§ **DESCRIPTION OF THE TASK**
Go through the data below and copy each line that includes "fragt".

::: INPUT DATA :::

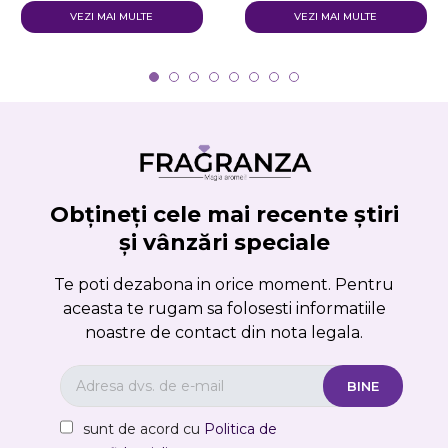
VEZI MAI MULTE
VEZI MAI MULTE
Obțineți cele mai recente știri
și vânzări speciale
Te poti dezabona in orice moment. Pentru
aceasta te rugam sa folosesti informatiile
noastre de contact din nota legala.
sunt de acord cu
Politica de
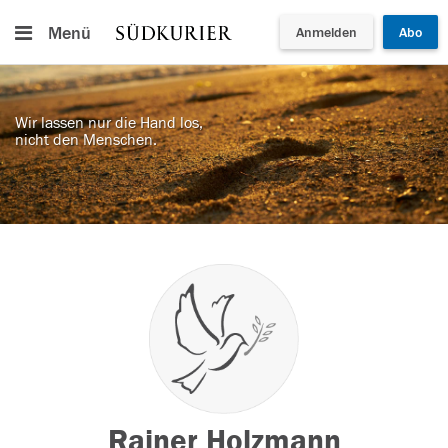
Menü
Anmelden
Abo
Wir lassen nur die Hand los,
nicht den Menschen.
Rainer Holzmann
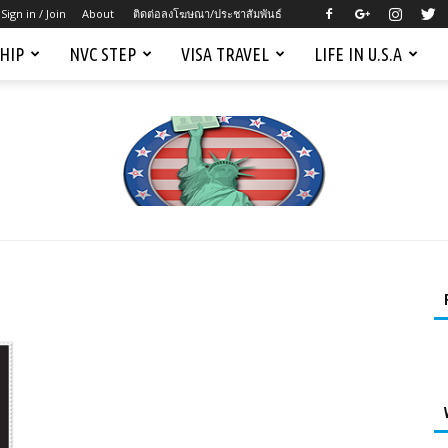
Sign in / Join
About
ติดต่อลงโฆษณา/ประชาสัมพันธ์
SHIP
NVC STEP
VISA TRAVEL
LIFE IN U.S.A
Mygreencardus.com
–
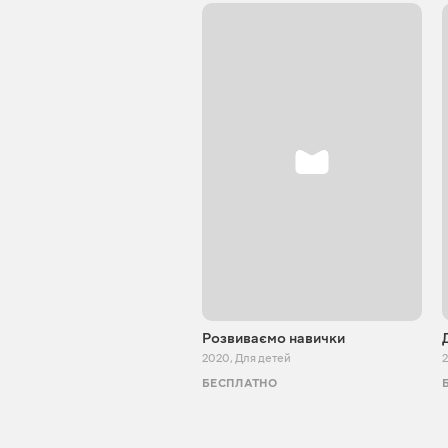
Розвиваємо навички
2020
,
Для детей
БЕСПЛАТНО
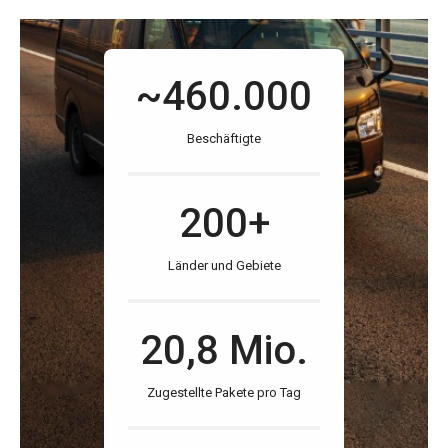
~460.000
Beschäftigte
200+
Länder und Gebiete
20,8 Mio.
Zugestellte Pakete pro Tag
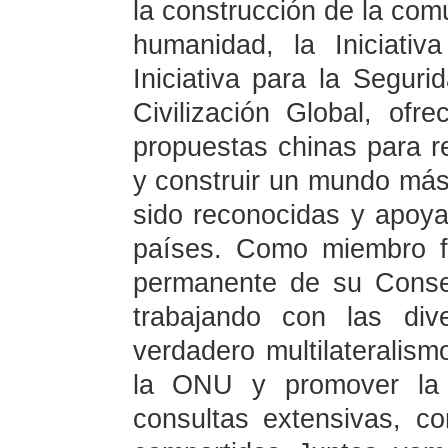
la construcción de la com
humanidad, la Iniciativ
Iniciativa para la Segurid
Civilización Global, of
propuestas chinas para r
y construir un mundo má
sido reconocidas y apoy
países. Como miembro 
permanente de su Conse
trabajando con las div
verdadero multilateralism
la ONU y promover la 
consultas extensivas, co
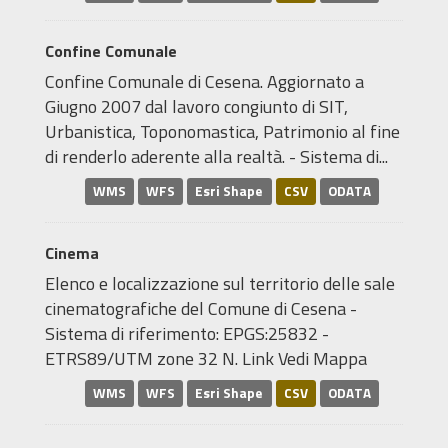
Confine Comunale
Confine Comunale di Cesena. Aggiornato a
Giugno 2007 dal lavoro congiunto di SIT,
Urbanistica, Toponomastica, Patrimonio al fine
di renderlo aderente alla realtà. - Sistema di...
WMS
WFS
Esri Shape
CSV
ODATA
Cinema
Elenco e localizzazione sul territorio delle sale
cinematografiche del Comune di Cesena -
Sistema di riferimento: EPGS:25832 -
ETRS89/UTM zone 32 N. Link Vedi Mappa
WMS
WFS
Esri Shape
CSV
ODATA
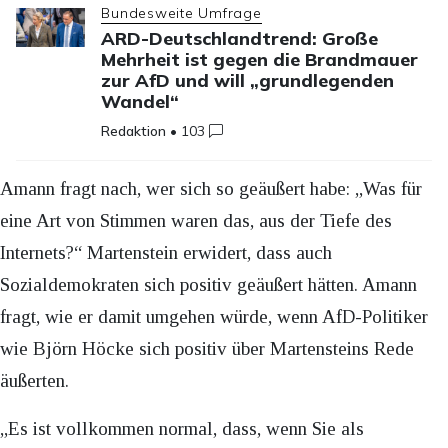
Bundesweite Umfrage
ARD-Deutschlandtrend: Große
Mehrheit ist gegen die Brandmauer
zur AfD und will „grundlegenden
Wandel“
Redaktion
•
103
Amann fragt nach, wer sich so geäußert habe: „Was für
eine Art von Stimmen waren das, aus der Tiefe des
Internets?“ Martenstein erwidert, dass auch
Sozialdemokraten sich positiv geäußert hätten. Amann
fragt, wie er damit umgehen würde, wenn AfD-Politiker
wie Björn Höcke sich positiv über Martensteins Rede
äußerten.
„Es ist vollkommen normal, dass, wenn Sie als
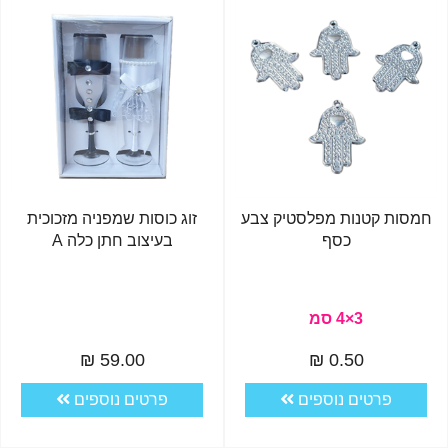
חמסות קטנות מפלסטיק צבע
זוג כוסות שמפניה מזכוכית
כסף
בעיצוב חתן כלה A
3×4 סמ
59.00 ₪
0.50 ₪
פרטים נוספים
פרטים נוספים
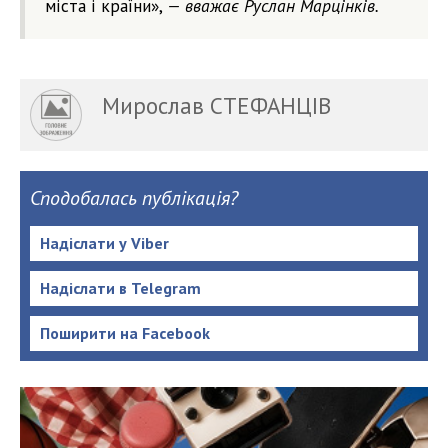
міста і країни»,
— вважає Руслан Марцінків.
Мирослав СТЕФАНЦІВ
Сподобалась публікація?
Надіслати у Viber
Надіслати в Telegram
Поширити на Facebook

:::

§ **ANSWER SECTION**
Amann fragt nach, wer sich so geäußert habe: „Was für
fragt, wie er damit umgehen würde, wenn AfD-Politiker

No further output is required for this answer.